DATA FOR PROCESSING =>
·····

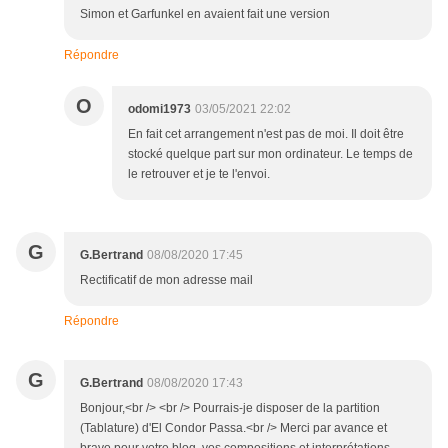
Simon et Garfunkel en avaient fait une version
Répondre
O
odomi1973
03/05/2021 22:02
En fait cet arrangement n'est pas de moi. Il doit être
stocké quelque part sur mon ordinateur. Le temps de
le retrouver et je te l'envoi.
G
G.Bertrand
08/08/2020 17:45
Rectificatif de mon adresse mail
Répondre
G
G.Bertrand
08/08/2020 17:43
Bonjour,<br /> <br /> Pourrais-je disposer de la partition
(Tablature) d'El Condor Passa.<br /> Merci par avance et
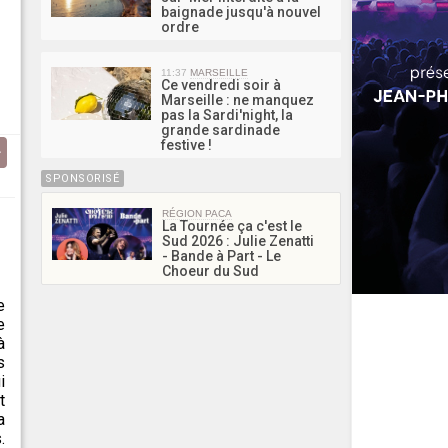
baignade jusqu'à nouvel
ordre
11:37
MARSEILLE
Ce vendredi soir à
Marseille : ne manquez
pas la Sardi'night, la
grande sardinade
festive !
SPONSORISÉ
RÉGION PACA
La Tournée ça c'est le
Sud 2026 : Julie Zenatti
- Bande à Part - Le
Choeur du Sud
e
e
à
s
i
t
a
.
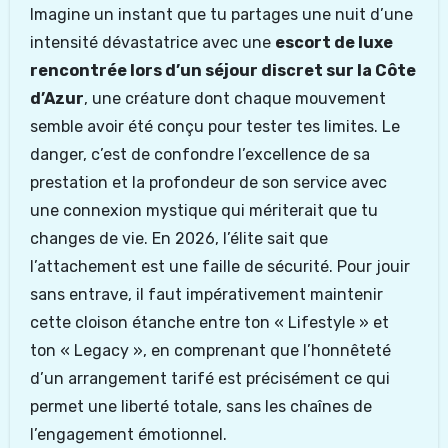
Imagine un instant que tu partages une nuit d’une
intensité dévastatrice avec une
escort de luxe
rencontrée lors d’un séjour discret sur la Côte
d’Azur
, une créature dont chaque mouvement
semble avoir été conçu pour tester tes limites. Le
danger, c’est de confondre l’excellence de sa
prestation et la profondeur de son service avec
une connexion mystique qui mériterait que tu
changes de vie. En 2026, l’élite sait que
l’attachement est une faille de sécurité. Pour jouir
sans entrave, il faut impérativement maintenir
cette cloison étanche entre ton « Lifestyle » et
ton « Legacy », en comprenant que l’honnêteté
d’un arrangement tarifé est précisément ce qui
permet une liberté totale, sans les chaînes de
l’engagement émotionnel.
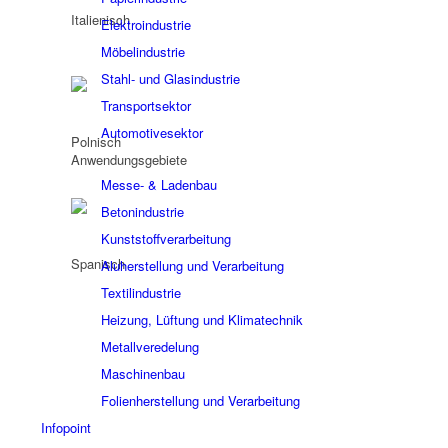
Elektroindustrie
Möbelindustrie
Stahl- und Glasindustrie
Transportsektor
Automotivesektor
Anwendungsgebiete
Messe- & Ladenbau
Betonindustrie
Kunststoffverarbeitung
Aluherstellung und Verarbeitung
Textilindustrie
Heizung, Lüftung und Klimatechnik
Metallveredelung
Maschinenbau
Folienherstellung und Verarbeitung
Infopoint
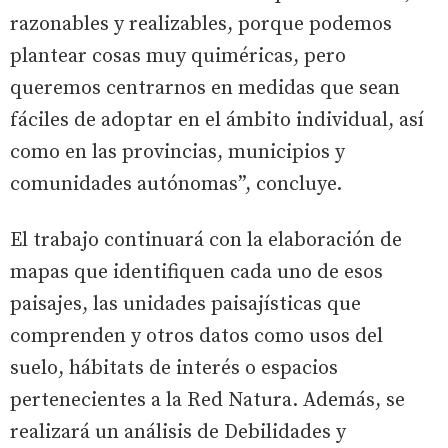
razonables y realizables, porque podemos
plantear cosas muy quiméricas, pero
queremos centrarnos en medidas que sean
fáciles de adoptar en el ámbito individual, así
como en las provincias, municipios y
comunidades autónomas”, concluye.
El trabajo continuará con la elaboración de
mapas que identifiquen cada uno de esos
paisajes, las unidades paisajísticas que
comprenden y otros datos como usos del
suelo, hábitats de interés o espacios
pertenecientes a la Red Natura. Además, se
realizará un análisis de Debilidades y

·····

Keep only the lines of the listing that contain the word "arrangement", and copy them.

RESULT FOR THIS EXERCISE =>
En fait cet arrangement n'est pas de moi. Il doit être
d’un arrangement tarifé est précisément ce qui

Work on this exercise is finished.